# What you need to do:
Give back every entry exactly as it is written, but not the pictures.

# Data supplied:
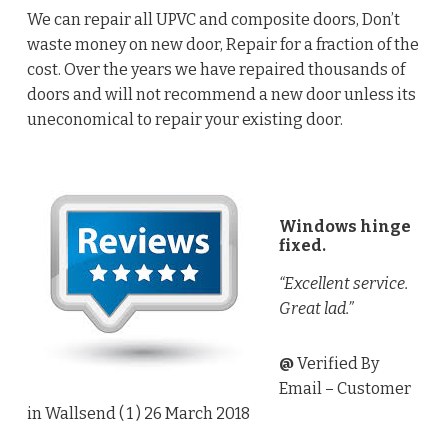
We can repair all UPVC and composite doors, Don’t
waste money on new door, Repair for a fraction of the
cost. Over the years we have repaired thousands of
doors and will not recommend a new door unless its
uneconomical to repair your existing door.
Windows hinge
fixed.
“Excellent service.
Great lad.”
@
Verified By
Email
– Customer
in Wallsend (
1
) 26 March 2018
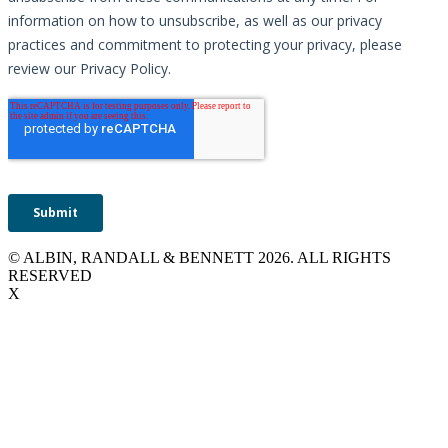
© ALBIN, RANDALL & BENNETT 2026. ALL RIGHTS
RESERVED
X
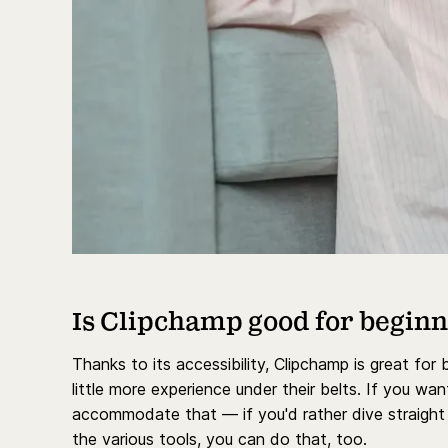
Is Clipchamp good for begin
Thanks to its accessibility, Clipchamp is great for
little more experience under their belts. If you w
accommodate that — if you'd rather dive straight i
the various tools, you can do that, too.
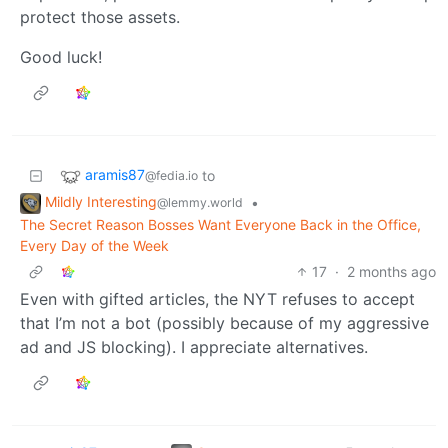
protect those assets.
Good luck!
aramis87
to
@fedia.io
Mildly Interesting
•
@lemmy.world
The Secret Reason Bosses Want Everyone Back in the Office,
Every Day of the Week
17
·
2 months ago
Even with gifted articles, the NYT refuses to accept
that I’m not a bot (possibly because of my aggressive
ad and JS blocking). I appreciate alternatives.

# Written reply:
We can repair all UPVC and composite doors, Don’t
waste money on new door, Repair for a fraction of the
cost. Over the years we have repaired thousands of
doors and will not recommend a new door unless its
uneconomical to repair your existing door.
Windows hinge
fixed.
“Excellent service.
Great lad.”
@
Verified By
Email
– Customer
in Wallsend (
1
) 26 March 2018
© ALBIN, RANDALL & BENNETT 2026. ALL RIGHTS
RESERVED
X
Is Clipchamp good for begin
Thanks to its accessibility, Clipchamp is great for
little more experience under their belts. If you w
accommodate that — if you'd rather dive straight i
the various tools, you can do that, too.
protect those assets.
Good luck!
aramis87
to
@fedia.io
Mildly Interesting
•
@lemmy.world
The Secret Reason Bosses Want Everyone Back in the Office,
Every Day of the Week
17
·
2 months ago
Even with gifted articles, the NYT refuses to accept
that I’m not a bot (possibly because of my aggressive
ad and JS blocking). I appreciate alternatives.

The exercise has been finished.